RECORDED DATA —
★ ★ ★

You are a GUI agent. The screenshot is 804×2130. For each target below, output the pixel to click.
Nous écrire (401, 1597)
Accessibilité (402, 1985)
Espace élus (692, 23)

★ ★ ★

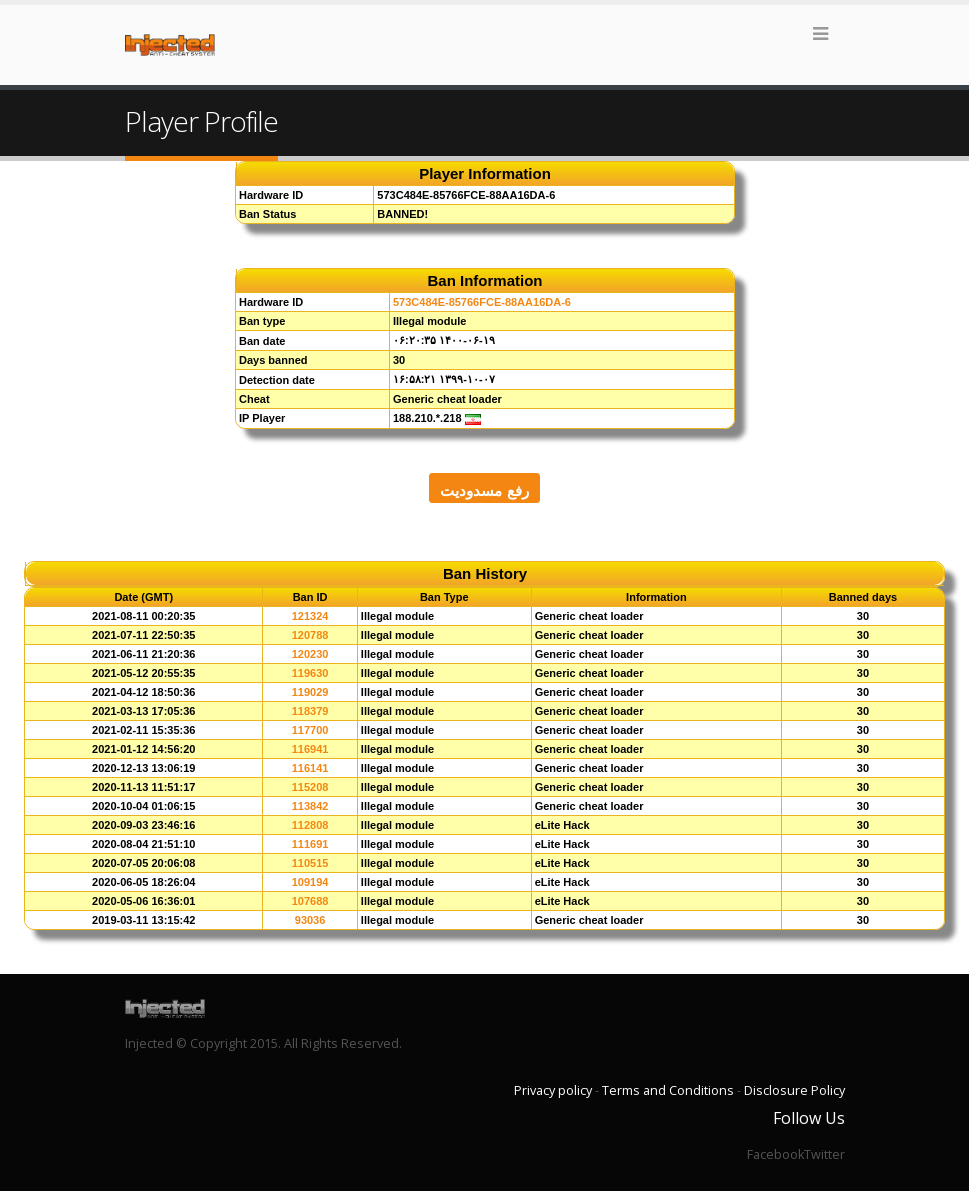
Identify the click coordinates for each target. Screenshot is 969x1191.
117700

★ ★ ★

ASSIGNMENT — Only lines with the word "each" go in the answer. Take them all from the entries above.

RESPONSE BELOW —
You are a GUI agent. The screenshot is 804×2130. For each target below, output the pixel to click.
Identify the click coordinates for each target. Screenshot is 969x1191.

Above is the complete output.